Anyways, the Economist is a hilarious example of exactly the material you'd expect, from people who would name themselves "the Economist" without a hint of self-awareness or irony.
@MaddieM4 @huntingdon @nswigger I think it's critical to follow the money. Almost all the pro-oligarchy economists are, surprise, paid by oligarchs (directly or indirectly). So the ideas they produce become entirely unsurprising.
-
@lauerhahn @huntingdon @nswigger Exactly. Spherical cows are totally fine for physics, most of the time, but dangerously misleading if you try to model like that for biology or veterinary science. The more I've learned about Econ, the more it's felt like the latter.
@MaddieM4 @lauerhahn @huntingdon @nswigger Given his pervasive presence in the headlines, and the disconnect between his performance as a businessman and his ever-expanding wealth, I'm forced to conclude that Elon Musk is a spherical cow.
-
@MaddieM4 @huntingdon @nswigger I think it's critical to follow the money. Almost all the pro-oligarchy economists are, surprise, paid by oligarchs (directly or indirectly). So the ideas they produce become entirely unsurprising.

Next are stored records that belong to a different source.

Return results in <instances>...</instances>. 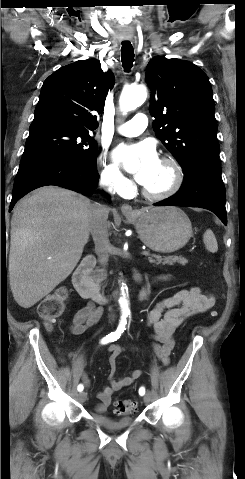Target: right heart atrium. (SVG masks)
Masks as SVG:
<instances>
[{"label": "right heart atrium", "mask_w": 245, "mask_h": 479, "mask_svg": "<svg viewBox=\"0 0 245 479\" xmlns=\"http://www.w3.org/2000/svg\"><path fill=\"white\" fill-rule=\"evenodd\" d=\"M99 180L102 186L109 191L126 194L131 182L113 164L106 161L104 157L100 160Z\"/></svg>", "instance_id": "d8ad5b80"}]
</instances>
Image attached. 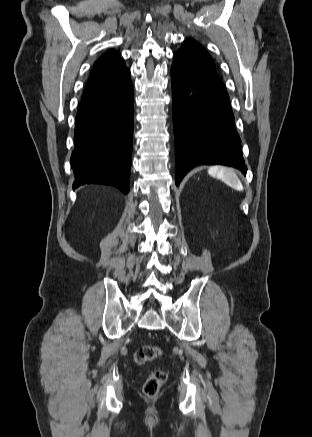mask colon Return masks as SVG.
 I'll return each instance as SVG.
<instances>
[{
    "label": "colon",
    "instance_id": "1",
    "mask_svg": "<svg viewBox=\"0 0 312 437\" xmlns=\"http://www.w3.org/2000/svg\"><path fill=\"white\" fill-rule=\"evenodd\" d=\"M162 351L156 345H144L135 352V362L138 365H144L147 362L157 360L161 357ZM167 380V373L162 370L151 372L143 386L144 394L148 397L156 396L163 384Z\"/></svg>",
    "mask_w": 312,
    "mask_h": 437
}]
</instances>
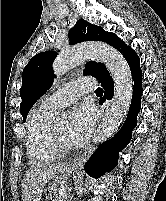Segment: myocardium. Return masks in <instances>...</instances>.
<instances>
[{
    "label": "myocardium",
    "instance_id": "obj_1",
    "mask_svg": "<svg viewBox=\"0 0 166 201\" xmlns=\"http://www.w3.org/2000/svg\"><path fill=\"white\" fill-rule=\"evenodd\" d=\"M51 140L60 153H68L75 149L61 138L54 124L51 125Z\"/></svg>",
    "mask_w": 166,
    "mask_h": 201
}]
</instances>
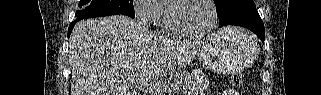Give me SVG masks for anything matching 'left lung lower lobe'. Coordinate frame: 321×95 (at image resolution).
Masks as SVG:
<instances>
[{"instance_id":"obj_1","label":"left lung lower lobe","mask_w":321,"mask_h":95,"mask_svg":"<svg viewBox=\"0 0 321 95\" xmlns=\"http://www.w3.org/2000/svg\"><path fill=\"white\" fill-rule=\"evenodd\" d=\"M218 17L221 27L226 25L245 27L264 42V25L253 0H235Z\"/></svg>"}]
</instances>
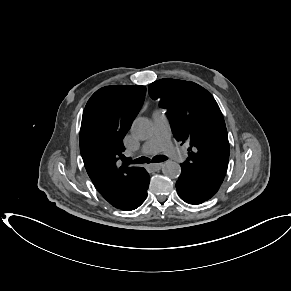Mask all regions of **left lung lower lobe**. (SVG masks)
<instances>
[{
  "label": "left lung lower lobe",
  "instance_id": "left-lung-lower-lobe-1",
  "mask_svg": "<svg viewBox=\"0 0 291 291\" xmlns=\"http://www.w3.org/2000/svg\"><path fill=\"white\" fill-rule=\"evenodd\" d=\"M220 188L215 183L199 173L182 167L181 175L176 182L179 197L188 204H201L212 198Z\"/></svg>",
  "mask_w": 291,
  "mask_h": 291
}]
</instances>
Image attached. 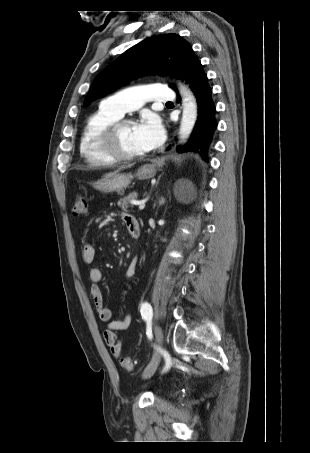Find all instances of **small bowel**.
Here are the masks:
<instances>
[{"label":"small bowel","instance_id":"small-bowel-1","mask_svg":"<svg viewBox=\"0 0 310 453\" xmlns=\"http://www.w3.org/2000/svg\"><path fill=\"white\" fill-rule=\"evenodd\" d=\"M121 218L125 223L127 229L135 224L138 223L137 219L129 213H122ZM82 260L86 264H91L95 257V249L94 247L85 242L82 246ZM137 267V258L133 257L126 268L123 278L130 279L135 275ZM88 279L92 283L90 287V296L92 298L94 307L98 313V316L101 321L107 322L108 327L104 331L103 336L105 343L110 348L112 355L116 358L121 357L122 355V345L120 340L117 337L118 331H125L130 327L131 324V316L129 314L123 316L120 319H112V312L111 310L105 305L102 292L98 286V283L102 281V271L97 266H90L87 270Z\"/></svg>","mask_w":310,"mask_h":453}]
</instances>
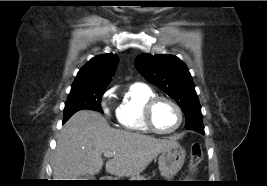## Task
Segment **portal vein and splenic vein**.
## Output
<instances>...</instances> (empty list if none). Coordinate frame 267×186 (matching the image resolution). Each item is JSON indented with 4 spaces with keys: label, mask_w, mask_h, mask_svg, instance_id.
Segmentation results:
<instances>
[{
    "label": "portal vein and splenic vein",
    "mask_w": 267,
    "mask_h": 186,
    "mask_svg": "<svg viewBox=\"0 0 267 186\" xmlns=\"http://www.w3.org/2000/svg\"><path fill=\"white\" fill-rule=\"evenodd\" d=\"M114 154H115L114 152H105L104 156L108 158V157H112Z\"/></svg>",
    "instance_id": "1"
}]
</instances>
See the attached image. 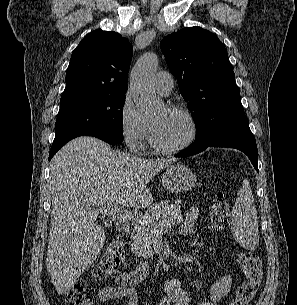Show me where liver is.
Instances as JSON below:
<instances>
[{
  "label": "liver",
  "instance_id": "liver-1",
  "mask_svg": "<svg viewBox=\"0 0 297 305\" xmlns=\"http://www.w3.org/2000/svg\"><path fill=\"white\" fill-rule=\"evenodd\" d=\"M175 161L116 152L94 137L73 139L51 160V226L46 266L59 294L69 292L93 264L105 242L95 221L99 209L121 204L145 208L153 202L147 184Z\"/></svg>",
  "mask_w": 297,
  "mask_h": 305
}]
</instances>
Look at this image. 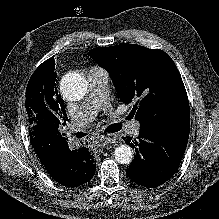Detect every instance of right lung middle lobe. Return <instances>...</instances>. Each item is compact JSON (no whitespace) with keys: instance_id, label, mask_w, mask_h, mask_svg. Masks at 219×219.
Instances as JSON below:
<instances>
[{"instance_id":"dd1d6c3e","label":"right lung middle lobe","mask_w":219,"mask_h":219,"mask_svg":"<svg viewBox=\"0 0 219 219\" xmlns=\"http://www.w3.org/2000/svg\"><path fill=\"white\" fill-rule=\"evenodd\" d=\"M49 70H55L54 64L53 67L42 66L37 68L28 82L25 101L28 126L30 132L49 129L61 134L60 129L66 124L68 117L64 102L44 82ZM34 74L35 76H33Z\"/></svg>"}]
</instances>
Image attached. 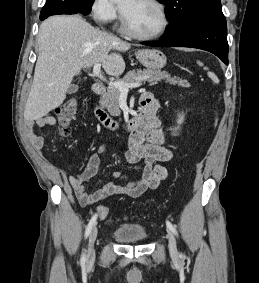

@dirtside @huntingdon @nswigger Indeed. And unfortunately, there's very little path to supporting yourself financially as an economist *other than* the pro-oligarchy path.
It's very much like the dilemma of scientists who are paid to do studies by Big Agriculture - employers who will throw out any result that doesn't align with "a little Roundup ingestion never hurt anybody." Food science is interesting, and it's really important! We need to be making enough food for everyone, and for that food to be nutritious and non-harmful. There's so many reasons to study that field and try to get a job in it. It sucks that the invisible hand is reticent to pay for food science outside the business interest domain.
Economics is in a similar position but with even *less* opportunity for non-sycophantic roles.
-
@MaddieM4 @lauerhahn @huntingdon @nswigger Given his pervasive presence in the headlines, and the disconnect between his performance as a businessman and his ever-expanding wealth, I'm forced to conclude that Elon Musk is a spherical cow.
@Steve @lauerhahn @huntingdon @nswigger That _would_ explain where he gets all the methane for the portable gas generators at his AI datacenters, wouldn't it...
-
@ansuz @huntingdon @nswigger I should do some research on her! She sounds fascinating.
@MaddieM4 @huntingdon @nswigger I'm only familiar with her work at a very high level, but I'd definitely like to find time to read her research directly
-
@nswigger nitpick: Elon Musk is the only billionaire. Everyone else claiming to be a billionaire is only a milliardaire.
I thought this battle was lost in the 1980s, but recent self-immolation by the country that foisted the incorrect definition of billion on the rest of us has encouraged me to revive it.